Primary Category: Literature / Nonfiction

Genre: Essay

Summary:

Esmé Weijun Wang is a novelist who has been diagnosed with Schizoaffective Disorder.  The Collected Schizophrenias is a book of personal essays that was the 2016 winner of the Graywolf Press Nonfiction Prize. 

A precocious young person on a track to success, Wang experiences a manic episode at Yale that leads to her first hospitalization.  After a second hospitalization, her college washes its hands of her.  Hitting roadblocks time and time again requires her to rebuild her life over and over.  This is not a conventional chronological autobiography but rather essays that provide different approaches to the author’s experience of mental illness.  The plural “schizophrenias” of the title encompasses the whole schizophrenic spectrum of disorders.  As Wang explains, her own diagnosis is “the fucked-up offspring of manic depression and schizophrenia” (p. 10).  

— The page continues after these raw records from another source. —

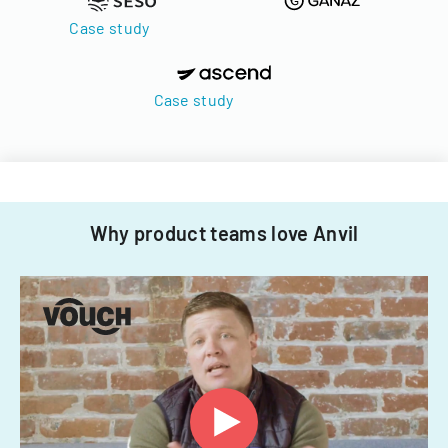
Case study
Case study
Why product teams love Anvil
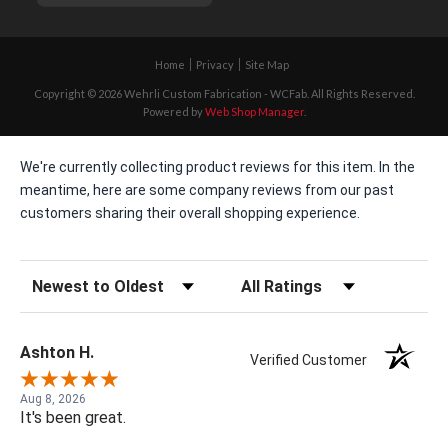
Home
Privacy
Site Map
Copyright © 2026 Wehrli Custom Fabrication - WCFab. All Rights Reserved.
Powered by
Web Shop Manager
.
We're currently collecting product reviews for this item. In the
meantime, here are some company reviews from our past
customers sharing their overall shopping experience.
Sort Reviews
Filter Reviews by Rating
Ashton H.
Verified Customer
Aug 8, 2026
It's been great.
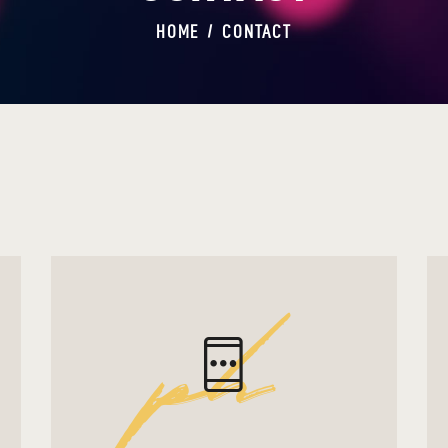
HOME
CONTACT
ph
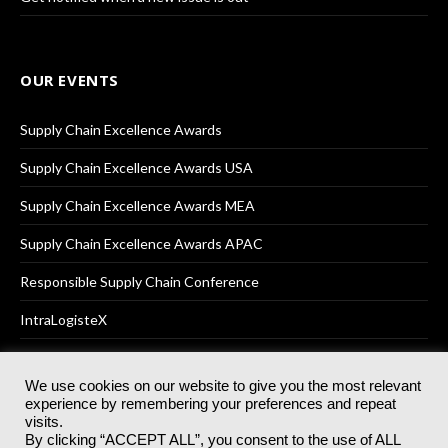
OUR EVENTS
Supply Chain Excellence Awards
Supply Chain Excellence Awards USA
Supply Chain Excellence Awards MEA
Supply Chain Excellence Awards APAC
Responsible Supply Chain Conference
IntraLogisteX
We use cookies on our website to give you the most relevant
experience by remembering your preferences and repeat
© 2025
Akabo Media Ltd
Registered No 07766641 England | All
visits.
rights reserved.
By clicking “ACCEPT ALL”, you consent to the use of ALL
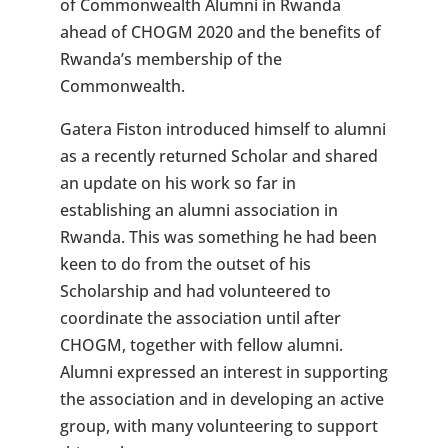
of Commonwealth Alumni in Rwanda
ahead of CHOGM 2020 and the benefits of
Rwanda’s membership of the
Commonwealth.
Gatera Fiston introduced himself to alumni
as a recently returned Scholar and shared
an update on his work so far in
establishing an alumni association in
Rwanda. This was something he had been
keen to do from the outset of his
Scholarship and had volunteered to
coordinate the association until after
CHOGM, together with fellow alumni.
Alumni expressed an interest in supporting
the association and in developing an active
group, with many volunteering to support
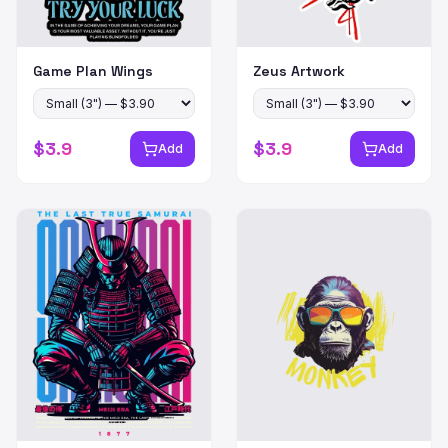
Game Plan Wings
Zeus Artwork
$
3.9
$
3.9
Add
Add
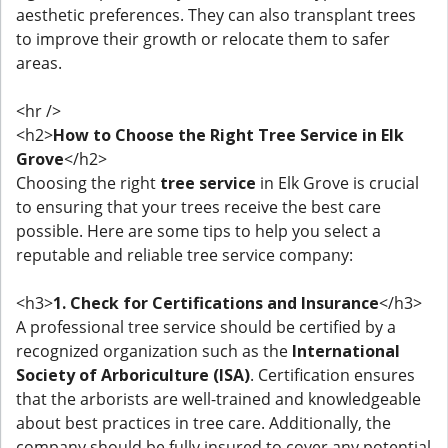
aesthetic preferences. They can also transplant trees
to improve their growth or relocate them to safer
areas.
<hr />
<h2>
How to Choose the Right Tree Service in Elk
Grove
</h2>
Choosing the right
tree service
in Elk Grove is crucial
to ensuring that your trees receive the best care
possible. Here are some tips to help you select a
reputable and reliable tree service company:
<h3>
1. Check for Certifications and Insurance
</h3>
A professional tree service should be certified by a
recognized organization such as the
International
Society of Arboriculture (ISA)
. Certification ensures
that the arborists are well-trained and knowledgeable
about best practices in tree care. Additionally, the
company should be fully insured to cover any potential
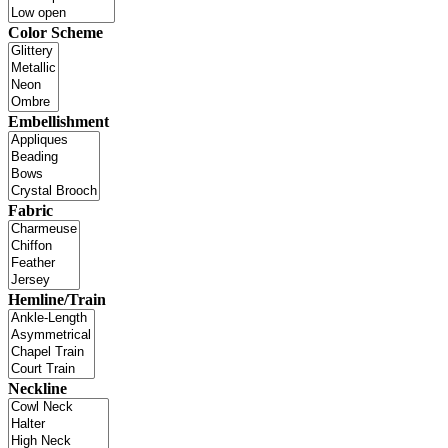
Color Scheme
Embellishment
Fabric
Hemline/Train
Neckline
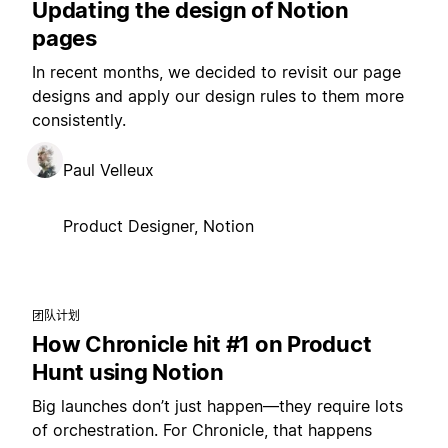
Updating the design of Notion
pages
In recent months, we decided to revisit our page
designs and apply our design rules to them more
consistently.
Paul Velleux
Product Designer, Notion
团队计划
How Chronicle hit #1 on Product
Hunt using Notion
Big launches don’t just happen—they require lots
of orchestration. For Chronicle, that happens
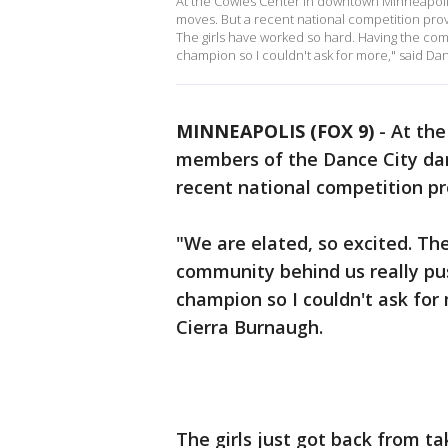
At the Cowles Center in downtown Minneapolis
moves. But a recent national competition prov
The girls have worked so hard. Having the c
champion so I couldn't ask for more," said Dan
MINNEAPOLIS (FOX 9)
-
At the
members of the Dance City danc
recent national competition pr
"We are elated, so excited. Th
community behind us really p
champion so I couldn't ask for 
Cierra Burnaugh.
The girls just got back from t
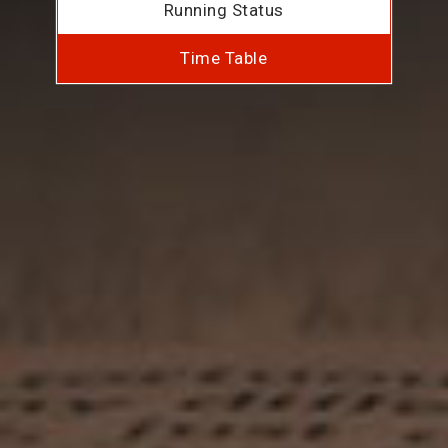
Running Status
Time Table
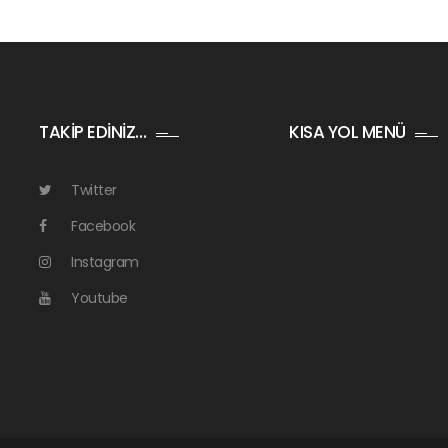
TAKİP EDİNİZ…
KISA YOL MENÜ
Twitter
Facebook
Instagram
Youtube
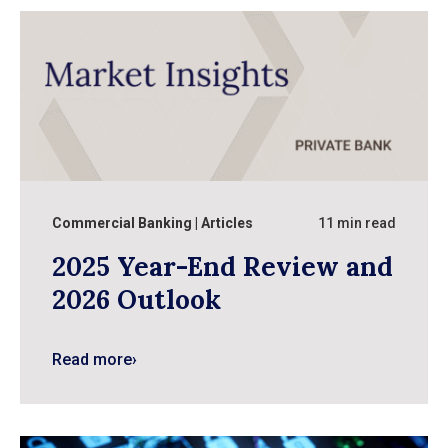
Commercial Banking
Articles
11 min read
2025 Year-End Review and
2026 Outlook
Read more
›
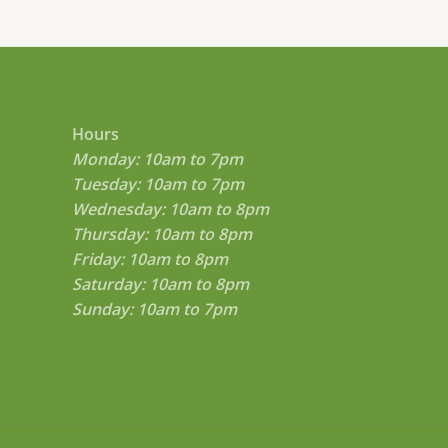
.
0
0
t
h
r
o
Hours
u
g
Monday: 10am to 7pm
h
Tuesday: 10am to 7pm
$
Wednesday: 10am to 8pm
8
0
Thursday: 10am to 8pm
0
Friday: 10am to 8pm
.
0
Saturday: 10am to 8pm
0
Sunday: 10am to 7pm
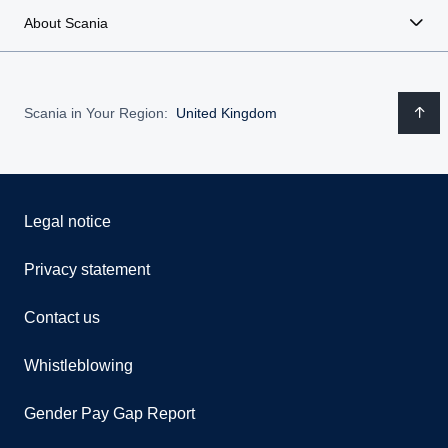
About Scania
Scania in Your Region:
United Kingdom
Legal notice
Privacy statement
Contact us
Whistleblowing
Gender Pay Gap Report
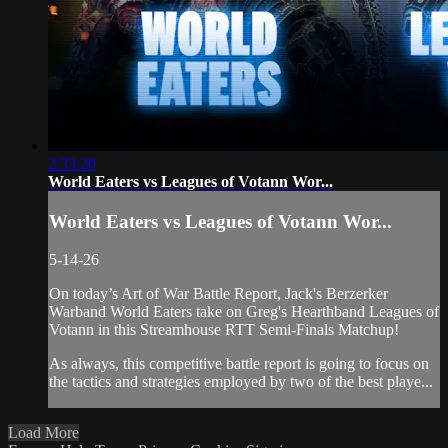
2:33:20
World Eaters vs Leagues of Votann Wor...
World Eaters vs Leagues of Votann Wor...
5-14-26
On today’s Art of War Battle Report, Jack's Berzerker
Warband World Eaters take on Greg's Hearthband Leagues of
Votann in this Streamhouse RTT Semi-Finals Matchup!
As always, this competitive battle report is going to focus on
the tactics and strategies employed by two of the best playe...
Load More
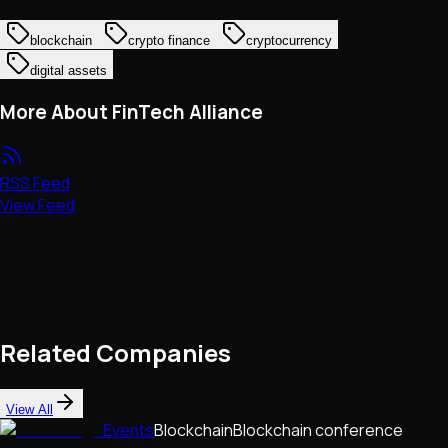
blockchain
crypto finance
cryptocurrency
digital assets
More About FinTech Alliance
RSS Feed
View Feed
Related Companies
View All
Events
Blockchain
Blockchain conference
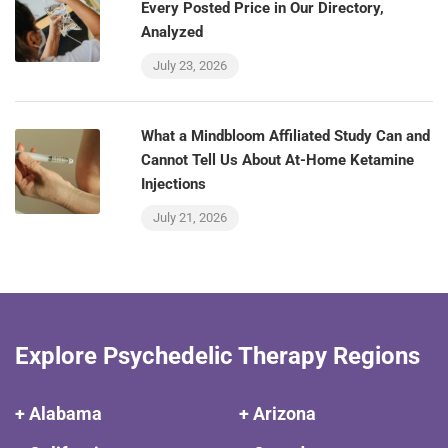
Every Posted Price in Our Directory,
Analyzed
July 23, 2026
What a Mindbloom Affiliated Study Can and
Cannot Tell Us About At-Home Ketamine
Injections
July 21, 2026
Explore Psychedelic Therapy Regions
+ Alabama
+ Arizona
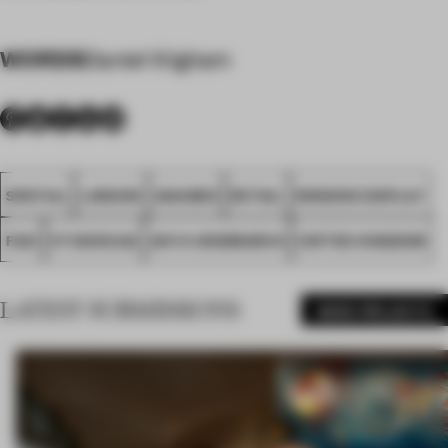
WORDS
Daniel Wigham
SPATIAL
LONDON
AWARDS
RETAIL
WINDOW DISPLAY
FA21
STUDIOXAG
ANYA HINDMARCH
UNITED KINGDOM
LATEST SUBMISSIONS
MORE PROJECTS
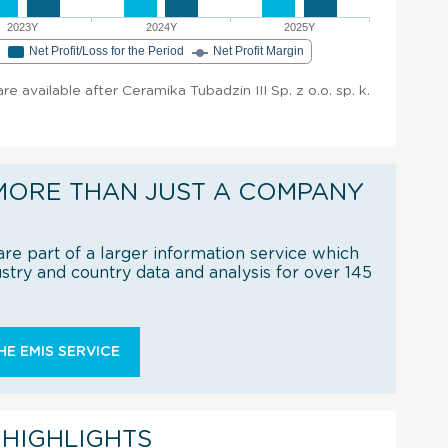
2023Y
2024Y
2025Y
e
Net Profit/Loss for the Period
Net Profit Margin
are available after Ceramika Tubadzin III Sp. z o.o. sp. k.
MORE THAN JUST A COMPANY
re part of a larger information service which
try and country data and analysis for over 145
E EMIS SERVICE
 HIGHLIGHTS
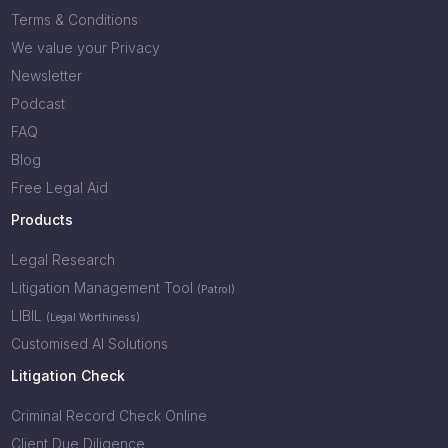
Terms & Conditions
We value your Privacy
Newsletter
Podcast
FAQ
Blog
Free Legal Aid
Products
Legal Research
Litigation Management Tool
(Patrol)
LIBIL
(Legal Worthiness)
Customised AI Solutions
Litigation Check
Criminal Record Check Online
Client Due Diligence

In an essay entitled “High-Functioning” we learn how the author, having been a fashion editor, knows how to pass for normal: “My makeup routine is minimal and consistent.  I can dress and daub when psychotic and when not psychotic.  I do it with zeal when manic.  If I’m depressed, I skip everything but the lipstick.  If I skip the lipstick, that means I haven’t even made it to the bathroom mirror” (p.44).  

Later, in “The Choice of Children,” volunteering at a camp for bipolar children makes Wang think about what it would be like to inflict her diagnosis on her own offspring.  In “Reality, On-Screen” she attempts to convey the sensation of decompensating to psychosis.  And in “Yale Will Not Save You” she considers the failure of universities to accommodate mentally ill students.